Miguel
do Rosário: O Plano B para 2026
O plano
A é Lula, claro. O atual presidente já conquistou três eleições presidenciais e
tem plenas condições de vencer pela quarta vez. Seu governo apresenta índices
econômicos sólidos que justificariam sua reeleição. A oposição, embora ainda
esteja um pouco desorientada em função da inelegibilidade de Bolsonaro, tem um
nome forte: Tarcísio de Freitas, governador de São Paulo. Se ele conseguir
recosturar politicamente com astúcia, poderá formar uma frente ampla pela
direita, dificultando a reeleição do presidente Lula. É preciso manter isso em
mente.
Mas em
um mundo cada vez mais instável e perigoso, é questão de responsabilidade
pensar em estratégias alternativas.

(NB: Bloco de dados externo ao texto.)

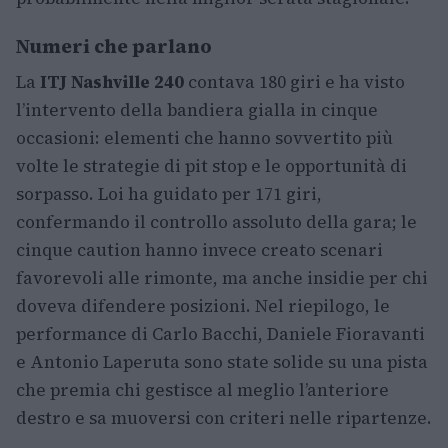
Numeri che parlano
La
ITJ Nashville 240
contava 180 giri e ha visto
l’intervento della bandiera gialla in cinque
occasioni: elementi che hanno sovvertito più
volte le strategie di pit stop e le opportunità di
sorpasso. Loi ha guidato per 171 giri,
confermando il controllo assoluto della gara; le
cinque caution hanno invece creato scenari
favorevoli alle rimonte, ma anche insidie per chi
doveva difendere posizioni. Nel riepilogo, le
performance di Carlo Bacchi, Daniele Fioravanti
e Antonio Laperuta sono state solide su una pista
che premia chi gestisce al meglio l’anteriore
destro e sa muoversi con criteri nelle ripartenze.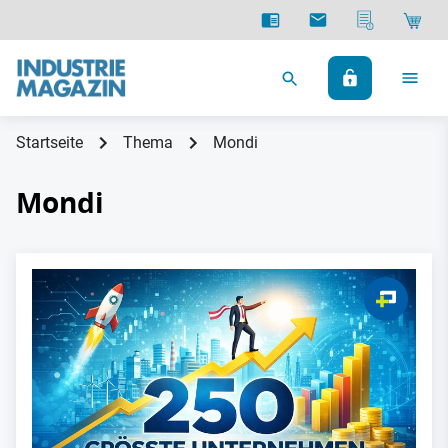
Startseite
Thema
Mondi
Mondi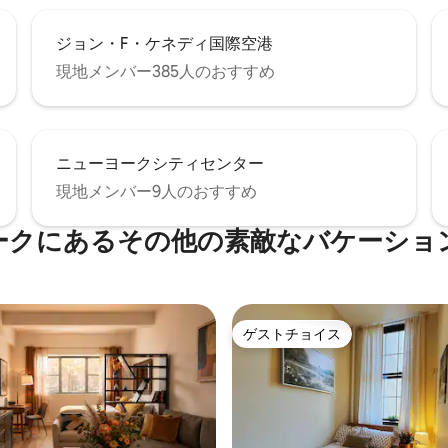
ジョン・F・ケネディ国際空港
現地メンバー385人のおすすめ
ニューヨークシティセンター
現地メンバー9人のおすすめ
ークにあるその他の素敵なバケーショ
ゲストチョイス
ゲストチョイス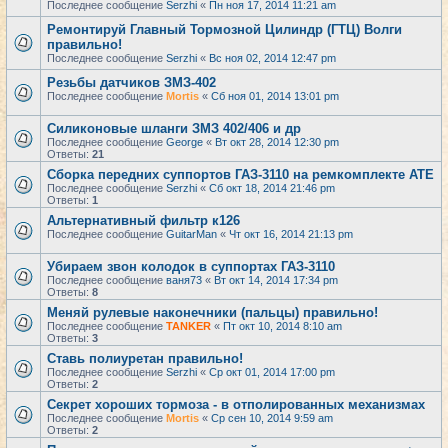
Последнее сообщение
Serzhi
«
Пн ноя 17, 2014 11:21 am
Ремонтируй Главный Тормозной Цилиндр (ГТЦ) Волги
правильно!
Последнее сообщение
Serzhi
«
Вс ноя 02, 2014 12:47 pm
Резьбы датчиков ЗМЗ-402
Последнее сообщение
Mortis
«
Сб ноя 01, 2014 13:01 pm
Cиликоновые шланги ЗМЗ 402/406 и др
Последнее сообщение
George
«
Вт окт 28, 2014 12:30 pm
Ответы:
21
Сборка передних суппортов ГАЗ-3110 на ремкомплекте АТЕ
Последнее сообщение
Serzhi
«
Сб окт 18, 2014 21:46 pm
Ответы:
1
Альтернативный фильтр к126
Последнее сообщение
GuitarMan
«
Чт окт 16, 2014 21:13 pm
Убираем звон колодок в суппортах ГАЗ-3110
Последнее сообщение
ваня73
«
Вт окт 14, 2014 17:34 pm
Ответы:
8
Меняй рулевые наконечники (пальцы) правильно!
Последнее сообщение
TANKER
«
Пт окт 10, 2014 8:10 am
Ответы:
3
Ставь полиуретан правильно!
Последнее сообщение
Serzhi
«
Ср окт 01, 2014 17:00 pm
Ответы:
2
Секрет хороших тормоза - в отполированных механизмах
Последнее сообщение
Mortis
«
Ср сен 10, 2014 9:59 am
Ответы:
2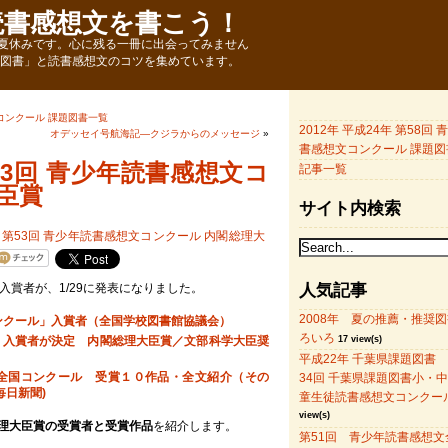
読書感想文を書こう！
夏休みです。心に残る一冊に出会ってみません
題図書」と読書感想文のコツを集めています。
国コンクール 課題図書一覧
2012年 平成24年 第58回
オデッセイ号航海記―クジラからのメッセージ
»
書感想文コンクール 課題図
第53回 青少年読書感想文コ
記事一覧
臣賞
サイト内検索
入賞者が、1/29に発表になりました。
人気記事
2008年 夏の推薦・推奨
ンクール」入賞者（全国学校図書館協議会）
ろいろ
：入賞者が決定 内閣総理大臣賞／文部科学大臣奨
17 view(s)
平成22年 千葉県課題図書
全国コンクール 受賞１０作品・全文紹介（その
34回 千葉県課題図書小・
毎日新聞)
童生徒読書感想文コンクー
view(s)
理大臣賞の受賞者と受賞作品
を紹介します。
第51回 青少年読書感想文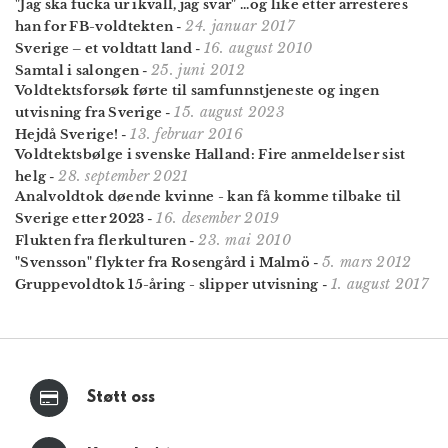
"Jag ska fucka ur ikväll, jag svär" ...og like etter arresteres
24. januar 2017
han for FB-voldtekten
-
16. august 2010
Sverige – et voldtatt land
-
25. juni 2012
Samtal i salongen
-
Voldtektsforsøk førte til samfunnstjeneste og ingen
15. august 2023
utvisning fra Sverige
-
13. februar 2016
Hejdå Sverige!
-
Voldtektsbølge i svenske Halland: Fire anmeldelser sist
28. september 2021
helg
-
Analvoldtok døende kvinne - kan få komme tilbake til
16. desember 2019
Sverige etter 2023
-
23. mai 2010
Flukten fra flerkulturen
-
5. mars 2012
"Svensson" flykter fra Rosengård i Malmö
-
1. august 2017
Gruppevoldtok 15-åring - slipper utvisning
-
Støtt oss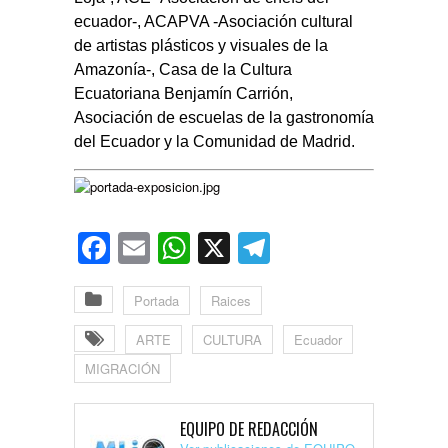
ecuador-, ACAPVA -Asociación cultural
de artistas plásticos y visuales de la
Amazonía-, Casa de la Cultura
Ecuatoriana Benjamín Carrión,
Asociación de escuelas de la gastronomía
del Ecuador y la Comunidad de Madrid.
Facebook
Email
WhatsApp
X
Telegram
Portada
Raices
ARTE
CULTURA
Ecuador
MIGRACIÓN
EQUIPO DE REDACCIÓN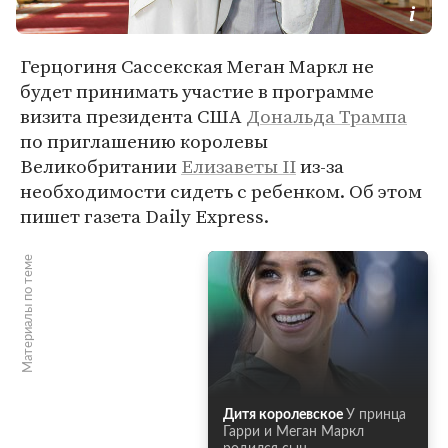
Герцогиня Сассекская Меган Маркл не
будет принимать участие в программе
визита президента США
Дональда Трампа
по приглашению королевы
Великобритании
Елизаветы II
из-за
необходимости сидеть с ребенком. Об этом
пишет газета Daily Express.
Материалы по теме
Дитя королевское
У принца
Гарри и Меган Маркл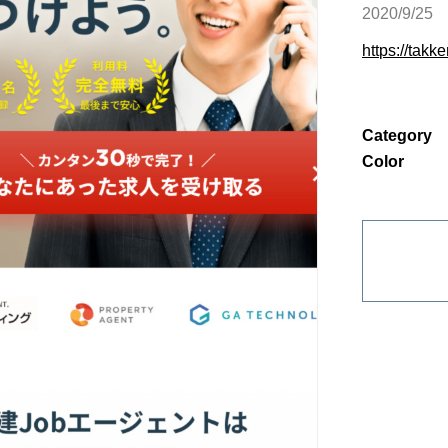
2020/9/25
https://takk
Category
Color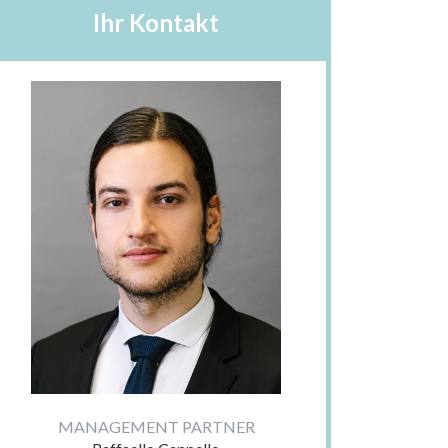
Ihr Kontakt
MANAGEMENT PARTNER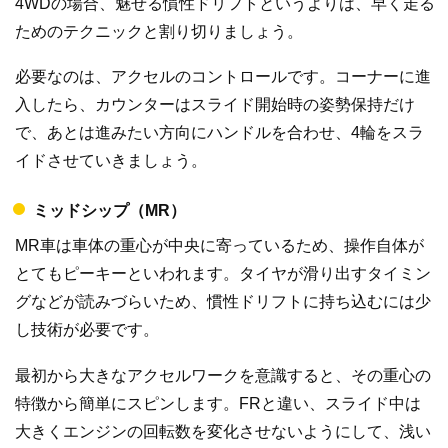
4WDの場合、魅せる慣性ドリフトというよりは、早く走る
ためのテクニックと割り切りましょう。
必要なのは、アクセルのコントロールです。コーナーに進
入したら、カウンターはスライド開始時の姿勢保持だけ
で、あとは進みたい方向にハンドルを合わせ、4輪をスラ
イドさせていきましょう。
ミッドシップ（MR）
MR車は車体の重心が中央に寄っているため、操作自体が
とてもピーキーといわれます。タイヤが滑り出すタイミン
グなどが読みづらいため、慣性ドリフトに持ち込むには少
し技術が必要です。
最初から大きなアクセルワークを意識すると、その重心の
特徴から簡単にスピンします。FRと違い、スライド中は
大きくエンジンの回転数を変化させないようにして、浅い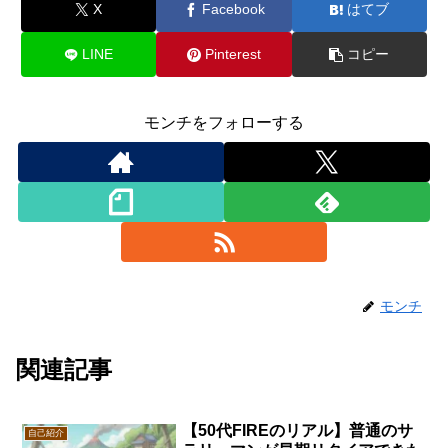
X
Facebook
はてブ
LINE
Pinterest
コピー
モンチをフォローする
モンチ
関連記事
【50代FIREのリアル】普通のサ
自己紹介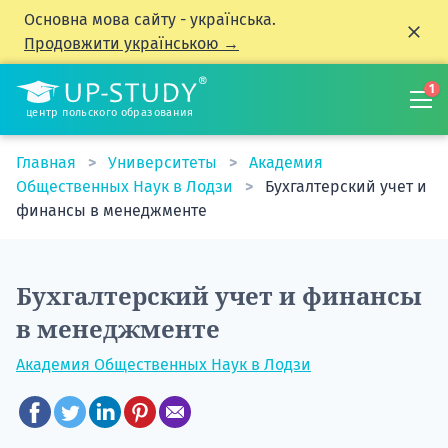
Основна мова сайту - українська.
Продовжити українською →
1
центр польского образования
Главная
Университеты
Академия
Общественных Наук в Лодзи
Бухгалтерский учет и
финансы в менеджменте
Бухгалтерский учет и финансы
в менеджменте
Академия Общественных Наук в Лодзи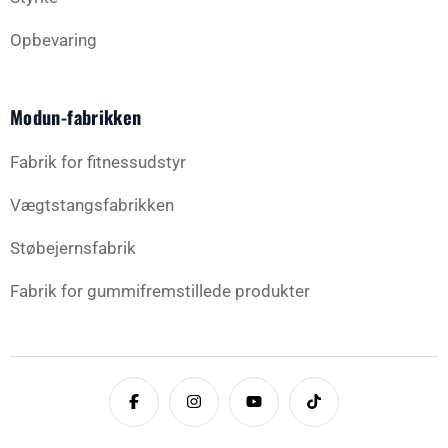
Opbevaring
Modun-fabrikken
Fabrik for fitnessudstyr
Vægtstangsfabrikken
Støbejernsfabrik
Fabrik for gummifremstillede produkter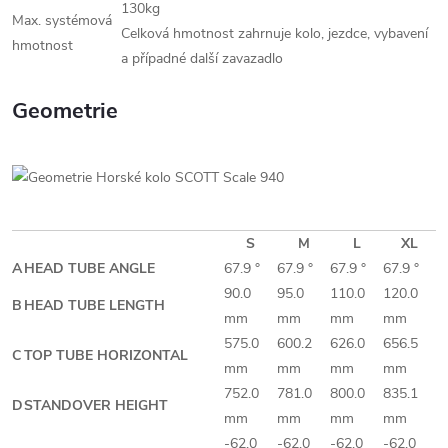
130kg
Max. systémová
Celková hmotnost zahrnuje kolo, jezdce, vybavení
hmotnost
a případné další zavazadlo
Geometrie
S
M
L
XL
A
HEAD TUBE ANGLE
67.9 °
67.9 °
67.9 °
67.9 °
90.0
95.0
110.0
120.0
B
HEAD TUBE LENGTH
mm
mm
mm
mm
575.0
600.2
626.0
656.5
C
TOP TUBE HORIZONTAL
mm
mm
mm
mm
752.0
781.0
800.0
835.1
D
STANDOVER HEIGHT
mm
mm
mm
mm
-62.0
-62.0
-62.0
-62.0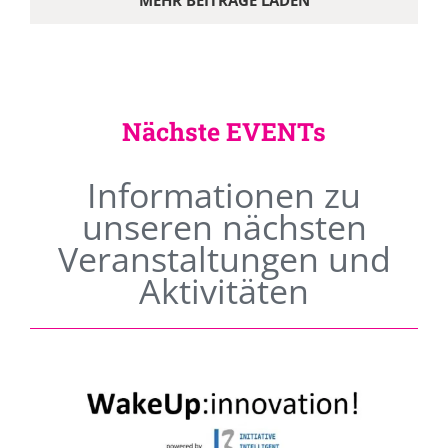
MEHR BEITRÄGE LADEN
Nächste EVENTs
Informationen zu
unseren nächsten
Veranstaltungen und
Aktivitäten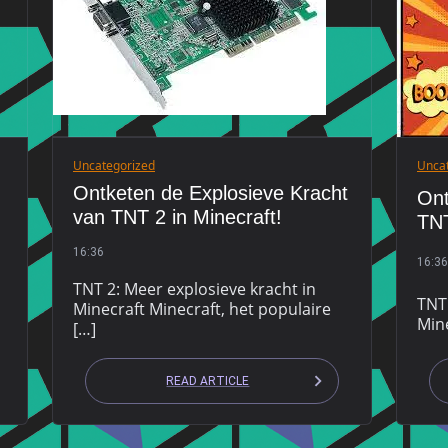
Uncategorized
Unca
Ontketen de Explosieve Kracht
Ont
van TNT 2 in Minecraft!
TNT
16:36
16:36
TNT 2: Meer explosieve kracht in
TNT
Minecraft Minecraft, het populaire
Mine
[…]
READ ARTICLE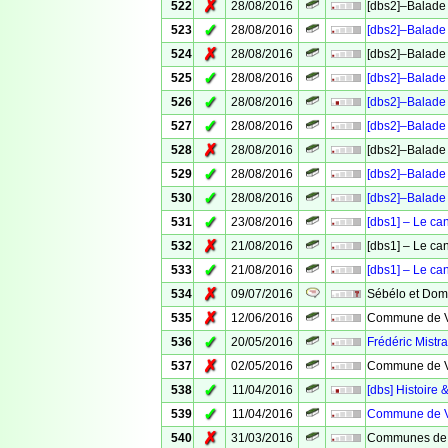
✗
522
28/08/2016
[dbs2]–Balade 
✓
523
28/08/2016
[dbs2]–Balade 
✗
524
28/08/2016
[dbs2]–Balade 
✓
525
28/08/2016
[dbs2]–Balade 
✓
526
28/08/2016
[dbs2]–Balade 
✓
527
28/08/2016
[dbs2]–Balade 
✗
528
28/08/2016
[dbs2]–Balade 
✓
529
28/08/2016
[dbs2]–Balade 
✓
530
28/08/2016
[dbs2]–Balade 
✓
531
23/08/2016
[dbs1] – Le ca
✗
532
21/08/2016
[dbs1] – Le ca
✓
533
21/08/2016
[dbs1] – Le ca
✗
534
09/07/2016
Sébélo et Domi
✗
535
12/06/2016
Commune de Ve
✓
536
20/05/2016
Frédéric Mistra
✗
537
02/05/2016
Commune de Ve
✓
538
11/04/2016
[dbs] Histoire 
✓
539
11/04/2016
Commune de Ve
✗
540
31/03/2016
Communes de 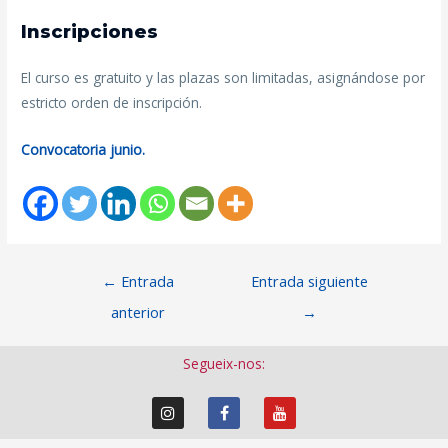
Inscripciones
El curso es gratuito y las plazas son limitadas, asignándose por
estricto orden de inscripción.
Convocatoria junio.
←
Entrada
Entrada siguiente
anterior
→
Segueix-nos: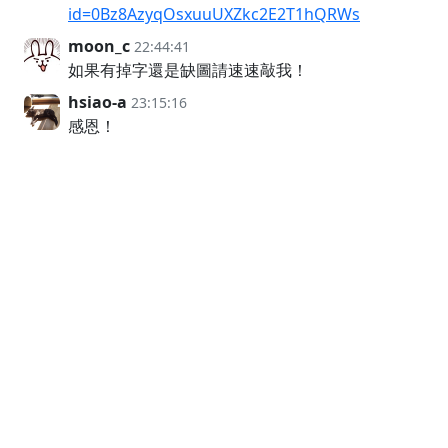
id=0Bz8AzyqOsxuuUXZkc2E2T1hQRWs
moon_c
22:44:41
如果有掉字還是缺圖請速速敲我！
hsiao-a
23:15:16
感恩！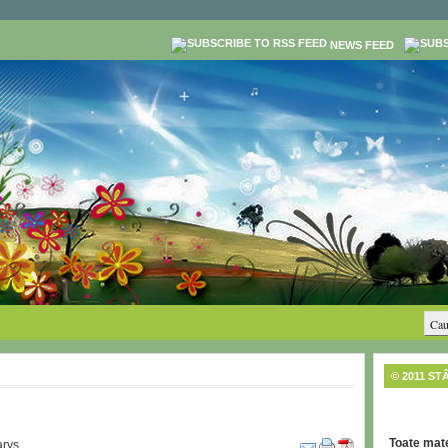
NEWS FEED
© 2011 ST
Toate mate
rys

Não por falta de confiança no plano A, mas
para não deixar a população mais vulnerável à deriva caso surja algum
imprevisto. Esta é uma responsabilidade que cabe ao campo democrático, à mesma
Frente Ampla que garantiu a vitória de Lula em 2022 e que poderá ser novamente
decisiva em 2026.
Desde 7
de outubro de 2023, quando o Hamas atacou Israel e desencadeou uma resposta que
a Anistia Internacional caracterizou como “um genocídio transmitido ao vivo”, o
cenário internacional deteriorou-se rapidamente. Na Ucrânia, após anos de
provocações e expansão da OTAN, os Estados Unidos finalmente conseguiram o que
queriam: arrastar a Rússia para uma guerra na região, permitindo desovar seu
estoque velho de armas e enriquecer sua indústria bélica decadente.
Neste
contexto de incertezas globais, o PT precisa considerar alternativas. E se o
candidato for Fernando Haddad? O atual ministro da Fazenda, que já disputou a
presidência em 2018 ficando em segundo lugar, surge como o nome natural para
substituir Lula caso o presidente decida não concorrer em 2026.
Fernando
Haddad consolidou-se como um dos ministros mais influentes nos dois primeiros
anos da gestão Lula 3, mas agora enfrenta sua fase mais delicada no cargo. Aos
62 anos, considerado o “pupilo 01” do presidente, tem na economia um trampolim
para voos maiores, embora negue qualquer pretensão eleitoral.
Haddad
procura oferecer uma imagem de administrador equilibrado para atender vários
setores sociais, o que é uma tarefa complexa e tem um preço. Quem tenta agradar
a todos acaba, muitas vezes, não agradando a ninguém. Sua atuação inclui um
diálogo constante com o mercado financeiro e o setor empresarial, buscando
evitar ataques especulativos e amenizar tensões.
Apesar
de críticas levianas de que Haddad gostaria de cortar programas sociais, os
números mostram o contrário. Ao mesmo tempo, ele busca atender as bases,
mantendo verba para o aumento significativo desses programas nos quase dois
anos e meio de governo Lula 3. O Orçamento de 2025 prevê R$ 158,6
bilhões para o Bolsa Família e R$ 112 bilhões para o BPC (Benefício de
Prestação Continuada), segundo dados da CNN Brasil. Isso representa um
crescimento expressivo em relação a 2023, quando os valores eram de R$ 142
bilhões e R$ 87 bilhões, respectivamente.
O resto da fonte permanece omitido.